**MATERIAL SUPPLIED**
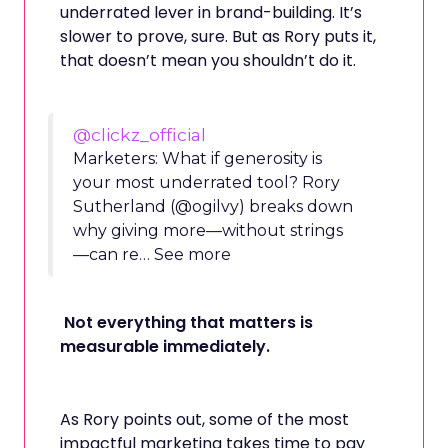
underrated lever in brand-building. It’s
slower to prove, sure. But as Rory puts it,
that doesn’t mean you shouldn’t do it.
@clickz_official
Marketers: What if generosity is
your most underrated tool? Rory
Sutherland (@ogilvy) breaks down
why giving more—without strings
—can re… See more
Not everything that matters is
measurable immediately.
As Rory points out, some of the most
impactful marketing takes time to pay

**YOUR GOAL**
Leave out the pictures, and give all the records again exactly.

**OUTPUT FOR THIS EXERCISE**
underrated lever in brand-building. It’s
slower to prove, sure. But as Rory puts it,
that doesn’t mean you shouldn’t do it.
@clickz_official
Marketers: What if generosity is
your most underrated tool? Rory
Sutherland (@ogilvy) breaks down
why giving more—without strings
—can re… See more
Not everything that matters is
measurable immediately.
As Rory points out, some of the most
impactful marketing takes time to pay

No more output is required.